*ENTRIES SUPPLIED*:
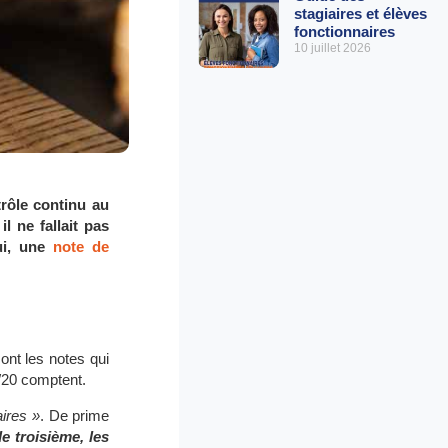
stagiaires et élèves
fonctionnaires
10 juillet 2026
trôle continu au
l ne fallait pas
lui, une
note de
sont les notes qui
/20 comptent.
ires »
. De prime
e troisième, les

*PROBLEM REQUIREMENTS*: Give an exact copy of the data, and omit any pictures it holds.

*RESULT*:
stagiaires et élèves
fonctionnaires
10 juillet 2026
trôle continu au
l ne fallait pas
lui, une
note de
sont les notes qui
/20 comptent.
ires »
. De prime
e troisième, les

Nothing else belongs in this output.